[![Open In Colab](https://colab.research.google.com/assets/colab-badge.svg)](https://colab.research.google.com/github/openlayer-ai/examples-gallery/blob/main/text-classification/documentation-tutorial/nlp-tutorial-part-3.ipynb)



# <a id="top">Openlayer text classification tutorial - Part 3</a>

Welcome! This is the third notebook from the text classification tutorial. Here, we solve the **data consistency** issues and commit the new datasets and model versions to the platform. You should use this notebook together with the **text classification tutorial from our documentation**.

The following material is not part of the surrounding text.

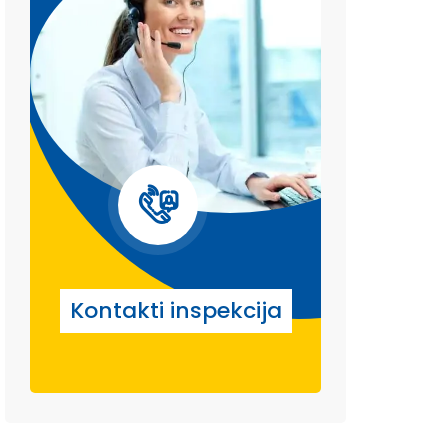
Kontakti inspekcija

## <a id="toc">Table of contents</a>

1. [**Fixing the data consistency issues and re-training the model**](#1)
    

2. [**Using Openlayer's Python API**](#2)

In [None]:
%%bash

if [ ! -e "requirements.txt" ]; then
    curl "https://raw.githubusercontent.com/openlayer-ai/examples-gallery/main/text-classification/documentation-tutorial/requirements.txt" --output "requirements.txt"
fi

In [None]:
!pip install -r requirements.txt

## <a id="1"> 1. Fixing the data integrity issues and re-training the model </a>

[Back to top](#top)

In this first part, we will download the data with the consistency issues fixed. This includes dropping the leaked rows from the training set.

In [None]:
import numpy as np
import pandas as pd

from sklearn.ensemble import GradientBoostingClassifier
from sklearn.feature_extraction.text import CountVectorizer
from sklearn.linear_model import LogisticRegression
from sklearn.metrics import classification_report
from sklearn.pipeline import Pipeline

### <a id="download">Downloading the dataset </a>

In [None]:
%%bash

if [ ! -e "20_news_train_consistency_fix.csv" ]; then
    curl "https://openlayer-static-assets.s3.us-west-2.amazonaws.com/examples-datasets/text-classification/documentation/20_news_train_consistency_fix.csv" --output "20_news_train_consistency_fix.csv"
fi

if [ ! -e "20_news_val_consistency_fix.csv" ]; then
    curl "https://openlayer-static-assets.s3.us-west-2.amazonaws.com/examples-datasets/text-classification/documentation/20_news_val_consistency_fix.csv" --output "20_news_val_consistency_fix.csv"
fi

In [None]:
# Loading and having a look at the training set
training_set = pd.read_csv("./20_news_train_consistency_fix.csv")
validation_set = pd.read_csv("./20_news_val_consistency_fix.csv")

training_set.head()

### <a id="train">Training the model</a>

In [None]:
sklearn_model = Pipeline([('count_vect', CountVectorizer(ngram_range=(1,2), stop_words='english')), 
                          ('lr', GradientBoostingClassifier(random_state=42))])
sklearn_model.fit(training_set['text'], training_set['label'])

In [None]:
print(classification_report(validation_set['label'], sklearn_model.predict(validation_set['text'])))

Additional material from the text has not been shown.